通过关键词搜索定位至pdf文件名称、页码和行数

import os
import PyPDF2
import pandas as pd
import ipywidgets as widgets
from IPython.display import display, HTML
import re

def extract_text_from_pdf(pdf_path):
    with open(pdf_path, 'rb') as file:
        reader = PyPDF2.PdfReader(file)
        num_pages = len(reader.pages)

        data = {
            '文件名': [],
            '页码': [],
            '行': [],
            '文本': []
        }

        for page_num in range(num_pages):
            page = reader.pages[page_num]
            page_text = page.extract_text()
            lines = page_text.split('\n')
            
            for line_num, line in enumerate(lines):
                data['文件名'].append(pdf_path)
                data['页码'].append(page_num + 1)
                data['行'].append(line_num + 1)
                data['文本'].append(line)

        return pd.DataFrame(data)

def extract_text_from_pdfs(folder_path):
    dfs = []
    for filename in os.listdir(folder_path):
        if filename.endswith('.pdf'):
            pdf_path = os.path.join(folder_path, filename)
            df = extract_text_from_pdf(pdf_path)
            dfs.append(df)

    return pd.concat(dfs, ignore_index=True)

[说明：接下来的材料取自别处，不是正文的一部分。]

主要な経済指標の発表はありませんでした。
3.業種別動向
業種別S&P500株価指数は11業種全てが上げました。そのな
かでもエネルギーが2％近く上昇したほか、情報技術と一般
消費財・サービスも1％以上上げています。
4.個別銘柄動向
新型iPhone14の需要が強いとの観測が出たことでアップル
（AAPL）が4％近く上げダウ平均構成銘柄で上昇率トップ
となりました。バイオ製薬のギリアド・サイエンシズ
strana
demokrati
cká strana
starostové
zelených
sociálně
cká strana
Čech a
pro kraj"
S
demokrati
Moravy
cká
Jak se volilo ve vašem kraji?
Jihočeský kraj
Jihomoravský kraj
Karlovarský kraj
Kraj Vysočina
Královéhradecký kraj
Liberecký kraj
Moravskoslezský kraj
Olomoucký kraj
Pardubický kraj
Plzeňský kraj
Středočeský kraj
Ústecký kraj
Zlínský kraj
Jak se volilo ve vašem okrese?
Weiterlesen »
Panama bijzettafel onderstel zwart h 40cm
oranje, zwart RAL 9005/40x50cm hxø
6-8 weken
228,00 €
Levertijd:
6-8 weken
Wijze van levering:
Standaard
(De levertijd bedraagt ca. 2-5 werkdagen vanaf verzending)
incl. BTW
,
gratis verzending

folder_path = 'data-doctor'
df = extract_text_from_pdfs(folder_path)

pd.set_option('display.max_colwidth', None)

# 创建一个文本框用于搜索
search_box = widgets.Text(description='搜索:')
page_text = widgets.BoundedIntText(description='页数', min=1, max=1, step=1, value=1)  # 初始总页数为1
prev_button = widgets.Button(description='◀')
next_button = widgets.Button(description='▶')

output = widgets.Output()

def filter_table(search_value, page):
    filtered_df = df[df['文本'].str.contains(search_value)].copy()
    
    # 更新总页数
    total_pages = len(filtered_df) // 5 + 1
    page_text.max = total_pages
    page_text.value = min(page, total_pages)  # 确保当前页数不超过总页数
    
    # 计算当前页的起始和结束索引
    page_start = (page - 1) * 5
    page_end = page_start + 5
    
    with output:
        output.clear_output()
        filtered_df.文本 = filtered_df.文本.str.replace(search_value, f'<span style="background-color:yellow">{search_value}</span>')
        # 使用 Pandas 的 to_html 方法生成带有 HTML 标签的字符串
        html_str = filtered_df.iloc[page_start:page_end].to_html(escape=False)
        display(HTML(html_str))

        
    update_pagination_label()  # 更新总页数的显示

def prev_page(button_event):
    if page_text.value > 1:
        page_text.value -= 1

def next_page(button_event):
    if page_text.value < page_text.max:
        page_text.value += 1

def update_pagination_label():
    pagination_label.value = f'/{page_text.max}'  # 更新总页数的显示

# 监听文本框值和页数值的变化并更新表格
search_box.observe(lambda event: filter_table(search_box.value, page_text.value), names='value')
page_text.observe(lambda event: filter_table(search_box.value, page_text.value), names='value')
prev_button.on_click(prev_page)
next_button.on_click(next_page)

pagination_box = widgets.HBox([prev_button, widgets.Label('页码:'), page_text, widgets.Label(f'/{page_text.max}')])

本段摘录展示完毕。